公式サイト:https://www.tpam.or.jp/program/2018/?program=one-or-several-tigers
参考URL(映像):https://aaa.cdosea.org/#video/w

2018/02/18(山﨑健太)

BankARTスクール2018 2月-3月期 横浜建築家列伝vol.4 五十嵐太郎+磯達雄

会期:2018/02/12、02/26

BankART Studio NYK[神奈川県]

筆者が建築ジャーナリストの磯達雄と担当するBankARTスクールの横浜建築家列伝のシリーズ、第4弾が行なわれた。2月12日は坂倉建築研究所の萬代恭博を招き、お話しいただく。1960年代に建設された神奈川県庁の新庁舎の免震による増改築プロジェクト(場所を移転し、高層ビルを新しく建てる横浜市庁舎とは対照的)、シルクセンター、ポストモダンの時代を反映し、装飾的な記号を導入した人形の家や山下公園再整備など、横浜の作品をひもときながら、同時代の渋谷や新宿のプロジェクトが紹介された。改めて坂倉準三は、日本では珍しく単体としての建築を終わらせず、都市デザインを展開しようと考えていた建築家だということがよくわかる。また興味深いのは、かといって丹下健三とは違い、家具レベルのヒューマン・スケールも同時に設計したり、鉄道会社や百貨店など、民間の事業に取り組んでいたことだ。

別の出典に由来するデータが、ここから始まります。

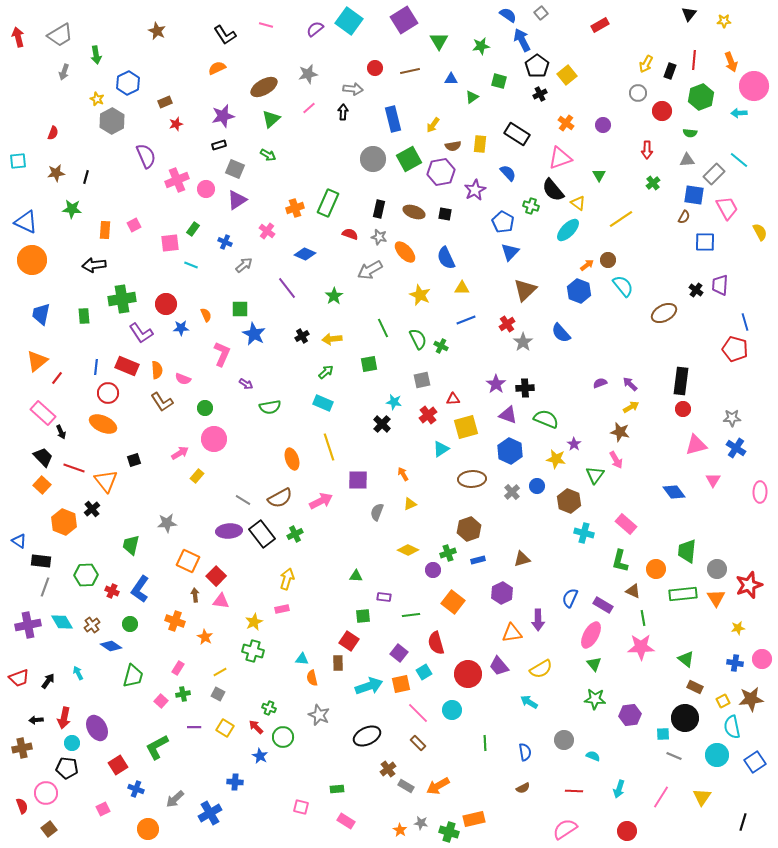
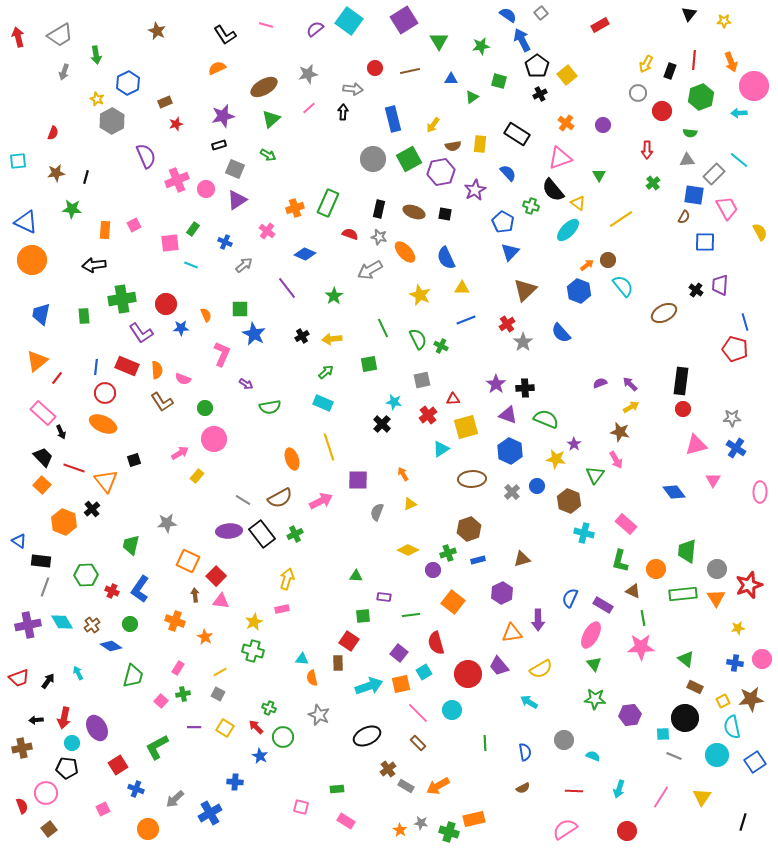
red circle at (108, 393): moved 3 px left
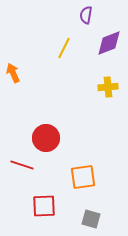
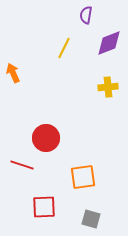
red square: moved 1 px down
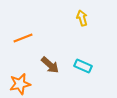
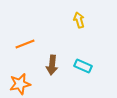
yellow arrow: moved 3 px left, 2 px down
orange line: moved 2 px right, 6 px down
brown arrow: moved 2 px right; rotated 54 degrees clockwise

2月26日は、tomato architecture(冨永美保+伊藤孝仁)をゲストに迎えた。富永はまだ20代だから、シリーズでは最年少だろう。《CASACO》ほか、東ヶ丘のまちにおける一連の仕事や真鶴の改修など、せざるをえないリノベーションの世代である。《CASACO》は筆者が企画した「3.11以後の建築」展の「住まいをひらく」のセクションに入るようなプロジェクトであり、この展示を契機に着想した「リレーショナル・アーキテクチャー」の概念にどんぴしゃの活動を行なう。実際、彼女が東京藝術大学の助手を務めたときの被災地の雄勝町でのヒアリングが影響したらしい。冨永が学部3年次に企画した建築女子展で初めて知り、その後、2011年にせんだいデザインリーグで審査を担当したときに日本一に選ばれたが、味のあるドローイングは変わらない。伊藤孝仁は筆者がお題を決めたTEPCOインターカレッジデザイン選手権のコンペで2度優秀賞を獲得していた。学生のときから間近で目撃した建築家である。